断罪の天使

甲池 幸

第1話

 首にサイコロの入れ墨をした若い男が死んだらしい、と聞いてジェイコブは裏道を現場に向かって走っていた。すれ違いざま、天使が頭から股までぱっくり縦に裂いてしまったらしい、と誰かがひそひそと呟く。ジェイコブはぐ、と奥歯を噛んだ。

 天使は、あらゆる悪行を監視し、二度の悪行を犯した人間を無差別に、見つけた順に殺していく、世界を正しく保つための殺人兵器だった。生み出したのは悪を憎んだ科学者で、神様などとは程遠い人だったのだけれど、その無差別な断罪を見た誰かが、きっと神様の使いだろうと、聖書に出てくる天の使いを模して、天使と名付けた。

 ジェイコブは聖書など読んだことがないので、由来は知らない。そもそも、天使が天の使いと書くことすら、彼は知らなかった。読み書きを学ぶだけの余裕は彼には無かったし、本来それを与えてくれるはずの両親は、彼を産んですぐに食べ物を盗んだ罪で天使に引き裂かれて死んだ。

 ジェイコブが知っているのは、天使は殺人兵器だという事と、世界はとても正しく回っていることだけだ。

「ルーイー!」

 叫びながら、ジェイコブは兄と慕う男の傍に駆け寄る。首元のサイコロの入れ墨は十五の時に入れたのだと、自慢げに話していた。めちゃくちゃ痛ぇから、お前には多分無理だな、と頭を撫でながら笑われた。その、子供扱いが嫌いで、でも大事にされているのだと分かっていたからルーイーの事は大好きだった。大好きだったのだ。

「ルーイー」

 無残に半分に裂かれた死体を抱きしめる。傍にはぐるりと彼を囲む野次馬と、真っ赤な血にまみれた天使が居た。人そっくりに作られた天使はルーイーを断罪した剣を持ったまま、無感情にジェイコブを見下ろす。その、綺麗な翡翠の瞳が憎かった。人を殺しておいて、まるで間違っているところなんてひとつもないと、綺麗な瞳を歪めることもしない、その傲慢さが憎かった。

「おまえなんか……」

 翡翠の瞳を睨みつける。後半は言葉に出来なかった。誰かを詰る言葉も立派な悪で、悪人の死体を抱きかかえるのも立派な悪だ。ジェイコブが今、彼女を詰れば、彼女はルーイーを殺したその正義の剣でジェイコブの事も引き裂くだろう。それはダメだった。それだけはダメだった。

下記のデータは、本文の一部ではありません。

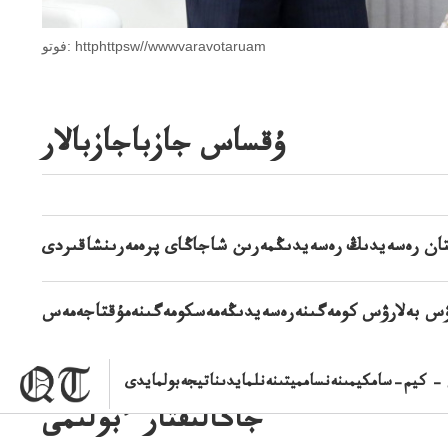
فوتو: httphttpsw//wwwvaravotaruam
ۇقساس جازباجازبالار
تان رەسەيدىڭ رەسەيدىڭمەرىن شاجاڭاى پرەمەرىنشاقىردى
رۋس بەلارۋس كومەگىنەرەسەيدىڭەمەسكومەگىنەمۇقتاجەمەس
– كيم–سامكيمىنەنسامميتىنەنلمايدىناتيجەبولمايدى
جاڭالىقتار ءبولىمى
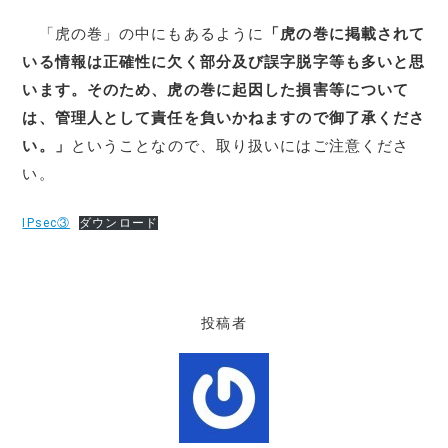
「虎の巻」の中にもあるように
「虎の巻に掲載されて
いる情報は正確性に欠く部分及び誤字脱字等も多いと思
います。そのため、虎の巻に起因した損害等について
は、管理人として責任を負いかねますので御了承くださ
い。」
ということなので、取り扱いにはご注意くださ
い。
IPsec③
ダウンロード
投稿者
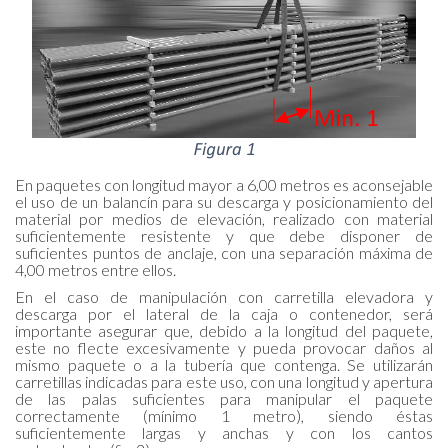
En paquetes con longitud mayor a 6,00 metros es aconsejable
el uso de un balancín para su descarga y posicionamiento del
material por medios de elevación, realizado con material
suficientemente resistente y que debe disponer de
suficientes puntos de anclaje, con una separación máxima de
4,00 metros entre ellos.
En el caso de manipulación con carretilla elevadora y
descarga por el lateral de la caja o contenedor, será
importante asegurar que, debido a la longitud del paquete,
este no flecte excesivamente y pueda provocar daños al
mismo paquete o a la tubería que contenga. Se utilizarán
carretillas indicadas para este uso, con una longitud y apertura
de las palas suficientes para manipular el paquete
correctamente (mínimo 1 metro), siendo éstas
suficientemente largas y anchas y con los cantos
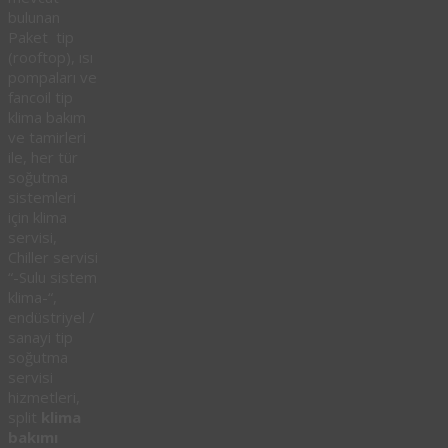
bulunan
Paket tip
(rooftop), ısı
pompaları ve
fancoil tip
klima bakım
ve tamirleri
ile, her tür
soğutma
sistemleri
için klima
servisi,
Chiller servisi
“-Sulu sistem
klima-“,
endüstriyel /
sanayi tip
soğutma
servisi
hizmetleri,
split
klima
bakımı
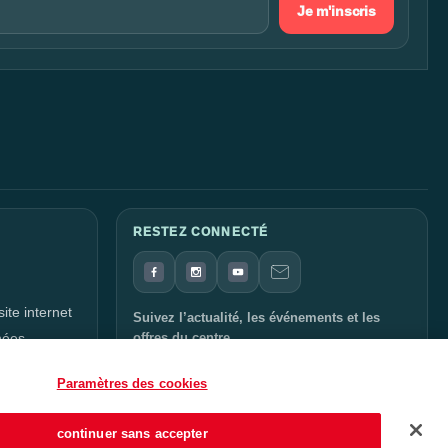
Je m'inscris
RESTEZ CONNECTÉ
ite internet
Suivez l’actualité, les événements et les
nées
offres du centre.
nnelles
Paramètres des cookies
continuer sans accepter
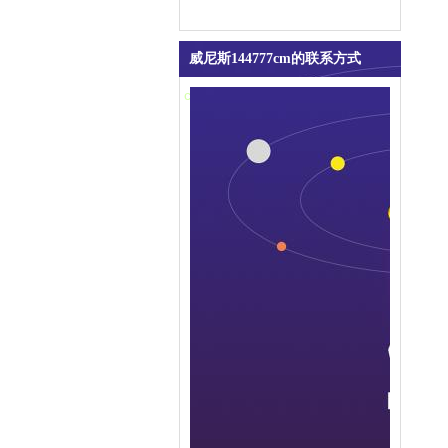
吸水膨胀袋
便携式防汛抢险打桩机
威尼斯144777cm的联系方式
contact us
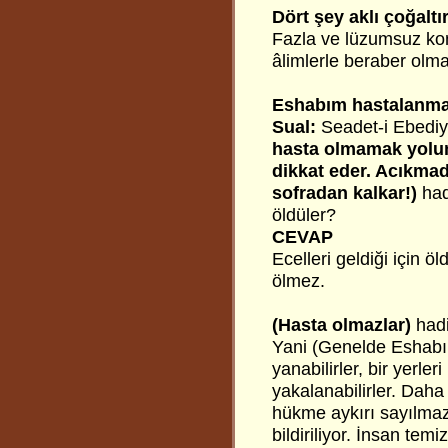
Dört şey aklı çoğaltır
Fazla ve lüzumsuz ko
âlimlerle beraber olm
Eshabım hastalanm
Sual:
Seadet-i Ebedi
hasta olmamak yolun
dikkat eder. Acıkma
sofradan kalkar!)
had
öldüler?
CEVAP
Ecelleri geldiği için ö
ölmez.
(Hasta olmazlar)
hadis
Yani (Genelde Eshabım
yanabilirler, bir yerleri
yakalanabilirler. Daha
hükme aykırı sayılma
bildiriliyor. İnsan te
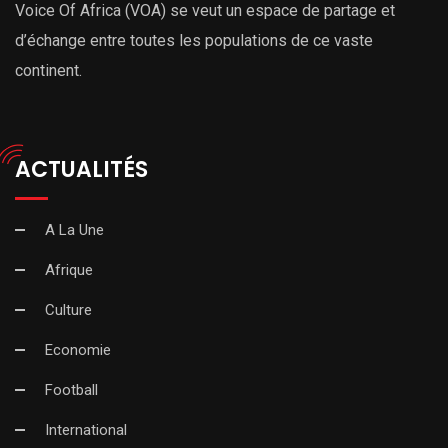
Voice Of Africa (VOA) se veut un espace de partage et
d’échange entre toutes les populations de ce vaste
continent.
ACTUALITÉS
A La Une
Afrique
Culture
Economie
Football
International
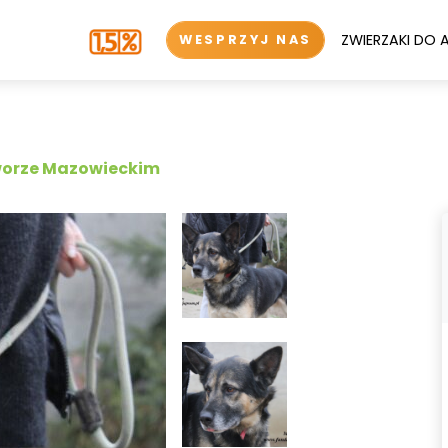
ZWIERZAKI DO 
WESPRZYJ NAS
worze Mazowieckim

 だって、今死んだら、一体誰が、ジェイコブを生かすために食べ物を一人で盗み続けたルーイーの優しさに報いてくれる? 一体誰が、ルーイーのことを、遠い未来まで覚えていてくれる?

 生かされたから、生きろと望まれたから、ジェイコブは死ぬわけにはいかなかった。それだけは、絶対にダメだった。

「おまえなんか」

 吐き出したいけど、吐けない言葉が腹の奥で暴れまわってジェイコブを刺した。苦しくて、痛くて、どうしようもなく涙が出た。体中が内側から食い破られて穴だらけになっていくようだった。

「おまえ、なんか」

 ルーイーの死体を抱きしめて、血が出るほど強く、ジェイコブは唇を噛む。天使はとっくにジェイコブに対する興味をなくして、自慢の正義の剣を丁寧に拭っている。その、白いハンカチすらも憎かった。愛しい人の血なのに、白いハンカチに付くと汚れに見えるから憎かった。憎いのに、拳ひとつぶつけられない世界が憎かった。

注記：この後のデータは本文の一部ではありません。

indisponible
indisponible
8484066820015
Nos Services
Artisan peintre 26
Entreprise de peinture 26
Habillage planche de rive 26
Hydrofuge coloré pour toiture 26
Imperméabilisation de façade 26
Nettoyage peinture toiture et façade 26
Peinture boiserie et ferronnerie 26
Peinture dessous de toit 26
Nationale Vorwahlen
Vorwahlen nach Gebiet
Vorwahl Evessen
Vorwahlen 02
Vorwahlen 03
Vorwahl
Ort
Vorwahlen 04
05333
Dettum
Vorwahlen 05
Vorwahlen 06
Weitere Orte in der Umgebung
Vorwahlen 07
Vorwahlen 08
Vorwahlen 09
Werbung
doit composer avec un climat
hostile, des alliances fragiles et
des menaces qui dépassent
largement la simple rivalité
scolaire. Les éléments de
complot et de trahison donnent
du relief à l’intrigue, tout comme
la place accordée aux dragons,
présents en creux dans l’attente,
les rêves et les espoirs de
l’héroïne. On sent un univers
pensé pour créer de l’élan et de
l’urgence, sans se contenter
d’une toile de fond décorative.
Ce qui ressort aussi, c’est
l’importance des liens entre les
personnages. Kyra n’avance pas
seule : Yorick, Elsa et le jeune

 正しく、綺麗に整頓された世界なんて、ほんの少しも正しくない。

「私、お墓掘る」

 小さな真っ赤な手がジェイコブの肩を叩いた。天使が白いまつ毛を気だるげに動かして、翡翠の瞳で少女を見やる。悪人の墓を掘るのは立派な悪行だ。天使はいつだって、悪人しか見ない。

「あなたはもう、その人を抱き上げた時にひとつめでしょ。だから、私が掘る」

 黒い髪を綺麗にひとつに纏めて、金色の髪留めをした女の子だった。綺麗な刺繍が施された白いエプロンも、赤いワンピースも、一目で上等なものだと分かる。ジェイコブとは違う、綺麗な家と服と食べ物を与えられている子供。ジェイコブの同類ではなくて、同類ではないからジェイコブには冷たい人たちの仲間。天使が見たのなら彼女は間違いなく悪人で。でも、ジェイコブは彼女こそが神様なら良いのにと思った。学のないジェイコブすら知っている世界を創った神様が彼女なら、世界はきっともっと汚くて、汚れを嫌わない、優しさ場所だろうと思った。そういう世界であったら良かったのにと思った。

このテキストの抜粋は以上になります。